The first daily newspaper in the region, The Coos Bay Times began publication. (see CB Region, p 34)
1907
The Siuslaw National Forest was created by executive order of President Theodore Roosevelt. (see Guide, p 163)
The C.A. Smith Lumber Company built a mill at the mouth of Isthmus Slough on Coos Bay. It was reported to be the largest lumber mill in the world at that time. (see Guide, p 20 and p 145 and CB Region, pp 71-73)
1908
The first automibile to come over the Coos Bay Wagon Road took a week to travel from Roseburg to Marshfield. By 1913 a regular auto-stage was operating by the Laird family along this route. (see Guide, pp 92-93)
Kinney High School, the first four-year public high school in the county, was constructed. It was named for L.D. Kinney for the first year of operation. But the name was changed to North Bend High School one year later when it was discovered that Kinney did not have clear title to the land he donated to the school district.

1909
The Chandler Hotel opened in downtown Marshfield. It was named for William S. Chandler, a manager of coal mining and railroad interests in the area and a major invester in the building. This marked an important shift of Marshfield's downtown core away from the waterfront. (see Guide, pp 138-139)
In May, the first annual "Coos County Track & Field Meet" was held in Marshfield. Each high school in the county annually participates in the meet which has now become the oldest continuously held track meet in the state.
1910
The Czarina wrecked on the Coos Bay bar. Twenty-four people were killed in one of the worst shipwrecks on the South Coast. (see CB Region, pp 20-23)
1912
Vern Gorst and Charles King established an auto stage line between North Bend and Marshfield. Cost per passenger: 25 cents a ride. (see Guide, p 165 and CB Region, pp 29 & 50)
The Coos and Curry County Fair Association was established and a horseracing track, grandstands, and other buildings were constructed in Myrtle Point in a pasture below the home of R.C. Dement, who played a leading role in the fair's development. (see CB Region, p 61)
The Reedsport post office was established on the south side of the Umpqua River the railroad began to be built through the area at this time. (see Guide, p 166)
The jetties were completed at the mouth of the Coquille River at Bandon.
1913
On January 2nd, a gang of 35 railroad workers near Gardiner went on strike and asked a local Industrial Workers of the World (I.W.W.) office to represent them. By June a large anti-I.W.W. mob assembled in Marshfield and "deported" the union organizers by forcing them on a ship and sending them off at the North Spit. The "Wobblies" may have arrived on the South Coast in 1911. (see CB Region, pp 87-89)

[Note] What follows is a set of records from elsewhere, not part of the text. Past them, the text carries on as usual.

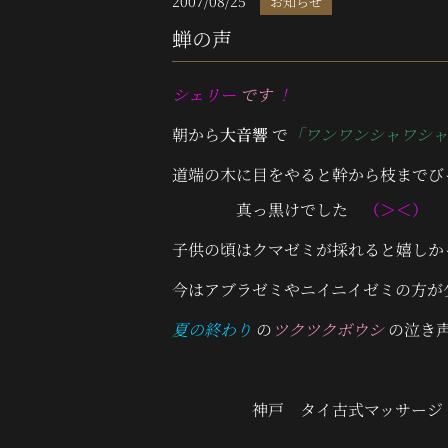
2007/08/25
お知らせ
蝉の声
シェリー
です
！
朝から
大音響
で
「ワンワンシャワシャ
道端の木に目をやると幹から
真っ黒けでした
（＞＜）
子供の頃はクマゼミが採れると嬉し
今はアブラゼミやニイニイゼミの方が
夏の終わり
の
ツクツクボウシ
の泣き
神戸 タイ古式マッサージ AS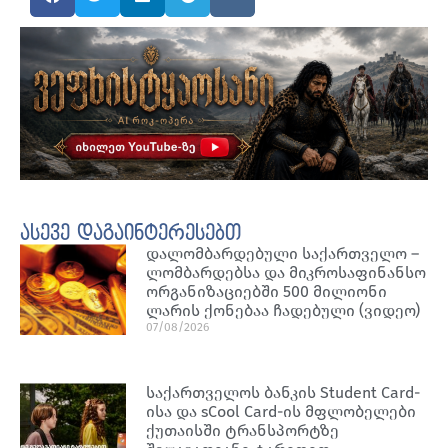
ასევე დაგაინტერესებთ
დალომბარდებული საქართველო –
ლომბარდებსა და მიკროსაფინანსო
ორგანიზაციებში 500 მილიონი
ლარის ქონებაა ჩადებული (ვიდეო)
07/08/2026
საქართველოს ბანკის Student Card-
ისა და sCool Card-ის მფლობელები
ქუთაისში ტრანსპორტზე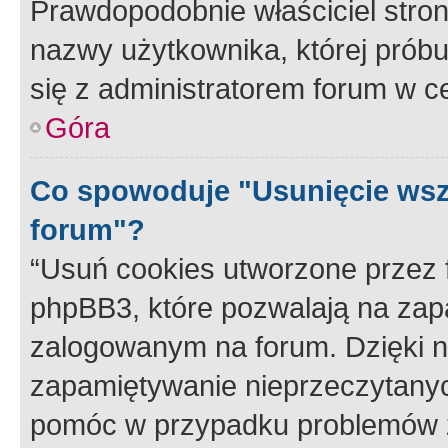
Prawdopodobnie właściciel stron
nazwy użytkownika, której próbuj
się z administratorem forum w c
Góra
Co spowoduje "Usunięcie wsz
forum"?
“Usuń cookies utworzone przez
phpBB3, które pozwalają na zapa
zalogowanym na forum. Dzięki nim
zapamiętywanie nieprzeczytany
pomóc w przypadku problemów z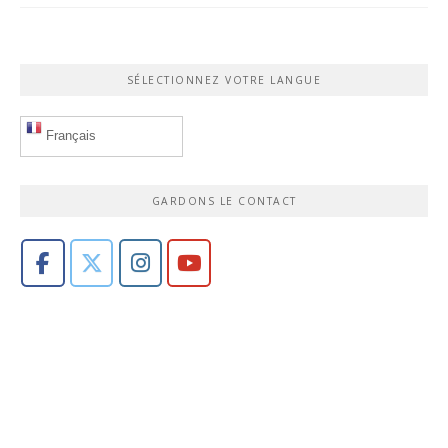
SÉLECTIONNEZ VOTRE LANGUE
Français
GARDONS LE CONTACT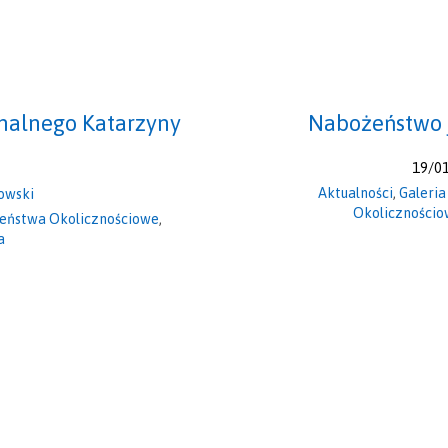
nalnego Katarzyny
Nabożeństwo 
19/0
Aktualności
,
Galeria
owski
Okoliczności
eństwa Okolicznościowe
,
a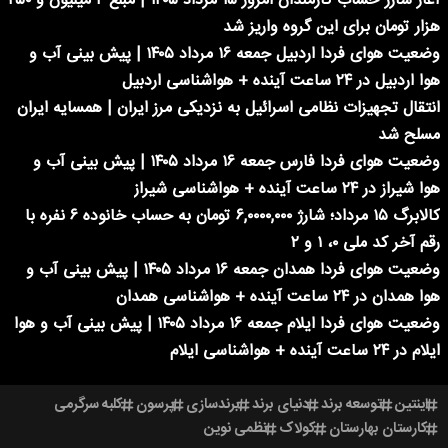
آغاز شارژ حساب کارمندان امروز ۱۵ مرداد ۱۴۰۵ | مبلغ ۴ میلیون و ۲۵۰
هزار تومان برای این گروه واریز شد
وضعیت هوای فردا اردبیل جمعه ۱۶ مرداد ۱۴۰۵ | پیش بینی آب و
هوا اردبیل در ۲۴ ساعت آینده + هواشناسی اردبیل
انتقال تجهیزات نظامی اسرائیل به نزدیکی مرز ایران | همسایه ایران
مسلح شد
وضعیت هوای فردا فارس جمعه ۱۶ مرداد ۱۴۰۵ | پیش بینی آب و
هوا شیراز در ۲۴ ساعت آینده + هواشناسی شیراز
کالابرگ ۱۵ مرداد؛ شارژ ۶,۰۰۰۰,۰۰۰ تومان به حساب خانوده ۶ نفره با
رقم آخر کد ملی ۰، ۱ و ۲
وضعیت هوای فردا همدان جمعه ۱۶ مرداد ۱۴۰۵ | پیش بینی آب و
هوا همدان در ۲۴ ساعت آینده + هواشناسی همدان
وضعیت هوای فردا ایلام جمعه ۱۶ مرداد ۱۴۰۵ | پیش بینی آب و هوا
ایلام در ۲۴ ساعت آینده + هواشناسی ایلام
اینتین
توسعه برند
دنیای برند
برندسازی
پرسون
کلبه سرگرمی
کارستان بهارستان
کولاک
نظمی نوین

Louis Simpson started a small resort at Sunset Bay complete with three-room cottages, large tents, and a restaurant. (see Guide, p 119)
The post office at Brookings was established and took its name from the Brookings Lumber Company which began operations there about that time. (see Century, pp 129-130)
Roadroad tracks were laid along the South Fork of the Coquille River from Myrtle Point to Rural. By 1915 the village of Rural officially changed its name to Powers after Al Powers who ran the logging operations there for the C.A. Smith Lumber Company. (see Guide, p 102)
Vern Gorst brought the first plane to Coos County. Unofficially, the first U.S. passenger air service in the U.S. began when Gorst transported paying customers on a regular basis from North Bend to Marshfield.
1914
The first severe fire struck Bandon. (see Century, p 113)
In November Coos County citizens voted to go "dry" bringing Prohibition to the county. Saloon owners had until December 31st, 1915 to close. The county vote was 4,731 "dry", 2,408 "wet". National Prohibition would not come until 1920. (see CB Region, p 49)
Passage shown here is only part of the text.